Evolutionary theory and biology do indeed offer a foundation for rhythmic perception. Neural circuits called Central Pattern Generators are integral to biological function, providing the impulses that generate periodic behaviors such as breathing, pumping of blood, swallowing, and walking. One notable theory posits that our sense of rhythm came from the need to separate these patterns from the impulses of the outside world. As hunter-gatherers, humans spent much time walking and running as they searched for their next meal. This required deft tracking skills, using the eyes and ears to stalk prey. Without proper biological systems, the pounding of feet or beating of the heart can drown out key signals. Thus, researchers believe that we developed a sense of rhythm to anticipate these inner disturbances, allowing us to focus on sensory clues more important to getting our next meal. Though this in some capacity explains the visceral nature of rhythm, it offers no higher-order purpose, no description of rhythmic function beyond basic mammalian impulse.

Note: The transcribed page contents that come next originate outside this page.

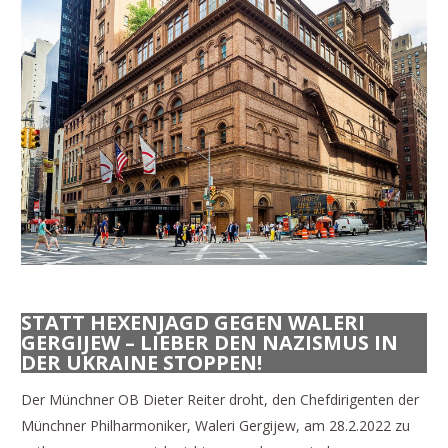
STATT HEXENJAGD GEGEN WALERI
GERGIJEW – LIEBER DEN NAZISMUS IN
DER UKRAINE STOPPEN!
Der Münchner OB Dieter Reiter droht, den Chefdirigenten der
Münchner Philharmoniker, Waleri Gergijew, am 28.2.2022 zu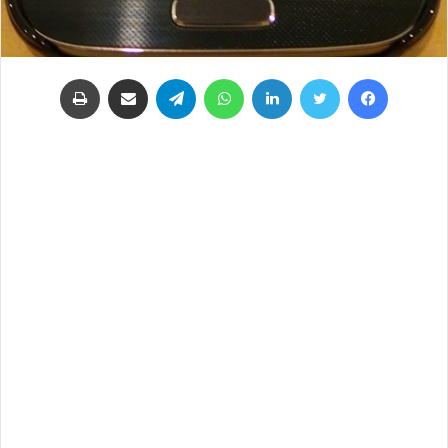
فيسبوك
تويتر
لينكدإن
واتساب
تيلقرام
مشاركة عبر البريد
طباعة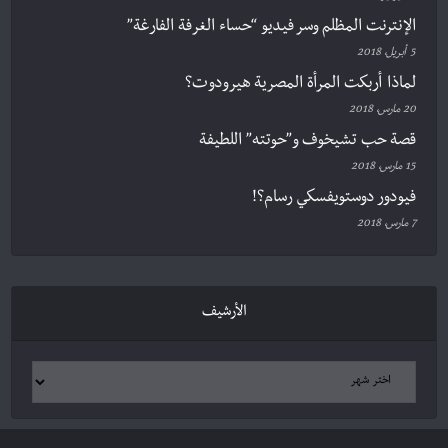
الإنترنت المظلم وسر فيديو “حساء الغرفة الفارغة”
5 أبريل، 2018
لماذا أربكت المرأة المصرية هيرودوت؟
20 مارس، 2018
قصة حب تشيخوف و”حوتته” اللطيفة
15 مارس، 2018
فيودور دوستويفسكي رسام؟!
7 مارس، 2018
الأرشيف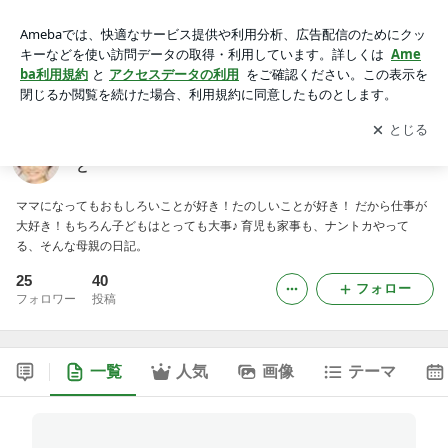
ほし友実☆子育てしながらギョーカイで働くということ
アプリをダウンロードして
ブログの更新通知
を受け取りまし
開く
ょう。
ほし友実☆子育てしながらギョーカイで働くというこ
と
ママになってもおもしろいことが好き！たのしいことが好き！ だから仕事が
大好き！もちろん子どもはとっても大事♪ 育児も家事も、ナントカやって
る、そんな母親の日記。
25
40
フォロー
フォロワー
投稿
一覧
人気
画像
テーマ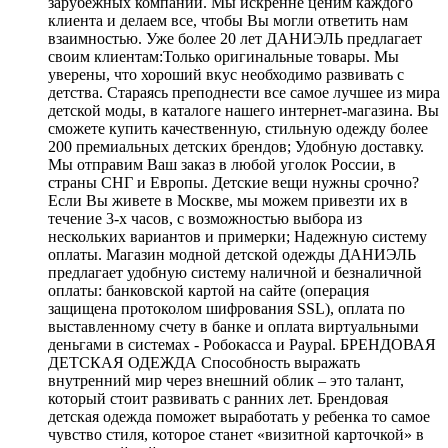
зарубежных компаний. Мы искренне ценим каждого
клиента и делаем все, чтобы Вы могли ответить нам
взаимностью. Уже более 20 лет ДАНИЭЛЬ предлагает
своим клиентам:Только оригинальные товары. Мы
уверены, что хороший вкус необходимо развивать с
детства. Стараясь преподнести все самое лучшее из мира
детской моды, в каталоге нашего интернет-магазина. Вы
сможете купить качественную, стильную одежду более
200 премиальных детских брендов; Удобную доставку.
Мы отправим Ваш заказ в любой уголок России, в
страны СНГ и Европы. Детские вещи нужны срочно?
Если Вы живете в Москве, мы можем привезти их в
течение 3-х часов, с возможностью выбора из
нескольких вариантов и примерки; Надежную систему
оплаты. Магазин модной детской одежды ДАНИЭЛЬ
предлагает удобную систему наличной и безналичной
оплаты: банковской картой на сайте (операция
защищена протоколом шифрования SSL), оплата по
выставленному счету в банке и оплата виртуальными
деньгами в системах - Робокасса и Paypal. БРЕНДОВАЯ
ДЕТСКАЯ ОДЕЖДА Способность выражать
внутренний мир через внешний облик – это талант,
который стоит развивать с ранних лет. Брендовая
детская одежда поможет выработать у ребенка то самое
чувство стиля, которое станет «визитной карточкой» в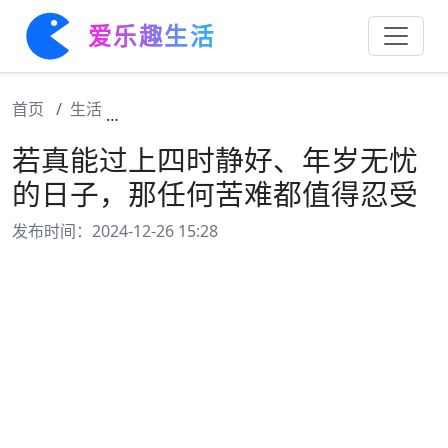
爱乐趣生活
首页
生活
若真能过上四时静好、年岁无忧的日子，那任
若真能过上四时静好、年岁无忧
的日子，那任何苦难都值得忍受
发布时间：2024-12-26 15:28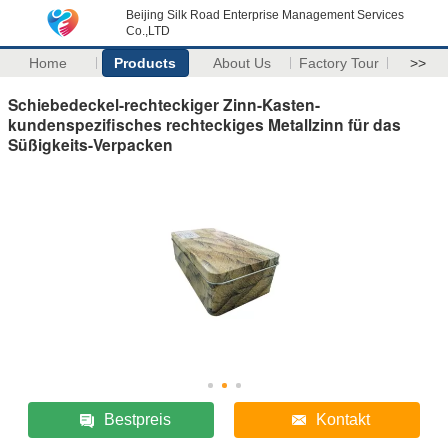
Beijing Silk Road Enterprise Management Services
Co.,LTD
Home
Products
About Us
Factory Tour
>>
Schiebedeckel-rechteckiger Zinn-Kasten-
kundenspezifisches rechteckiges Metallzinn für das
Süßigkeits-Verpacken
Bestpreis
Kontakt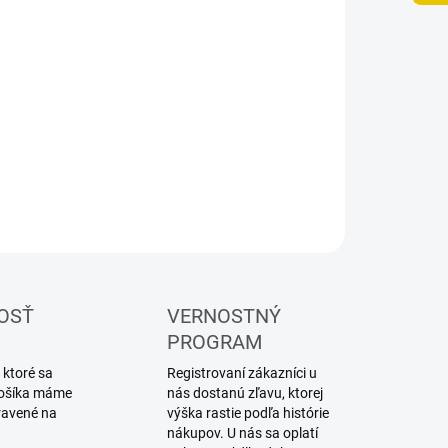
UČENIA
−
+
Pridať do košíka
ILNÉ INFORMÁCIE
OPÝTAŤ SA
STRÁŽIŤ
OSŤ
VERNOSTNÝ
PROGRAM
 ktoré sa
Registrovaní zákazníci u
 košíka máme
nás dostanú zľavu, ktorej
ravené na
výška rastie podľa histórie
nákupov. U nás sa oplatí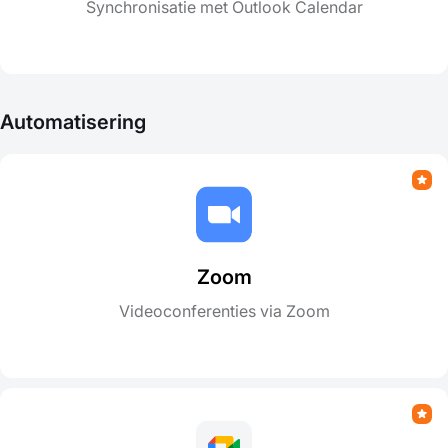
Synchronisatie met Outlook Calendar
Automatisering
Zoom
Videoconferenties via Zoom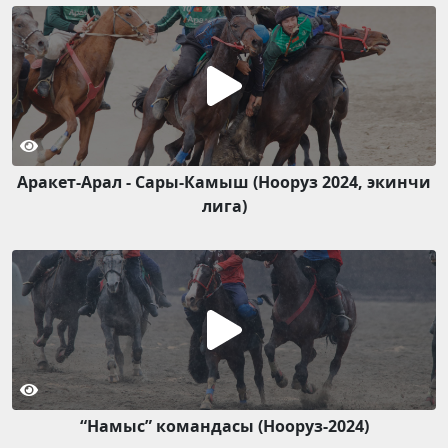
Аракет-Арал - Сары-Камыш (Нооруз 2024, экинчи
лига)
“Намыс” командасы (Нооруз-2024)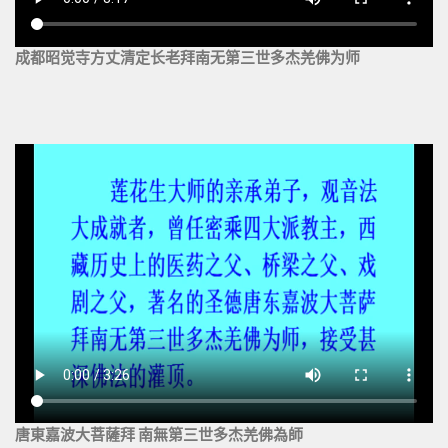
成都昭觉寺方丈清定长老拜南无第三世多杰羌佛为师
唐東嘉波大菩薩拜 南無第三世多杰羌佛為師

One may be found in connection to our relationship with time. Tied to the ticking of the clock, modern life provides constant reminders of our own mortality. We speak of time as a limited resource, as a currency, such as when we say, “You are wasting my time!”, “I spent too much time there,” or “Thank you for your time.” This time is measured in units of harsh regularity, that keenly bind us to schedule, routine, and accomplishment. In musical rhythm, however, we make something entirely irregular. Each musician adds their own touch to a written beat, spacing notes so as to break the chains of mechanical clock-like progression. This touch is the origin of the groove of jazz and its derivatives and the ebb and flow of tempo in classical. These are rhythms to move the brain, soul and body. As a function of creative thought, they are recognized by tracing our biological rhythms but captivate in deviating from them. Unlike a heartbeat, the sound of which might be heard in all moments of life but is obscured by the brain to allow the senses to receive new information, musical rhythms draw the mind’s attention, celebrating a departure from biological regularity. In creating these patterns, musicians adorn the unfailing periodicity of the clock with a human glow, one that transforms the journey of human existence from a strict march to a soaring dance. Let’s groove.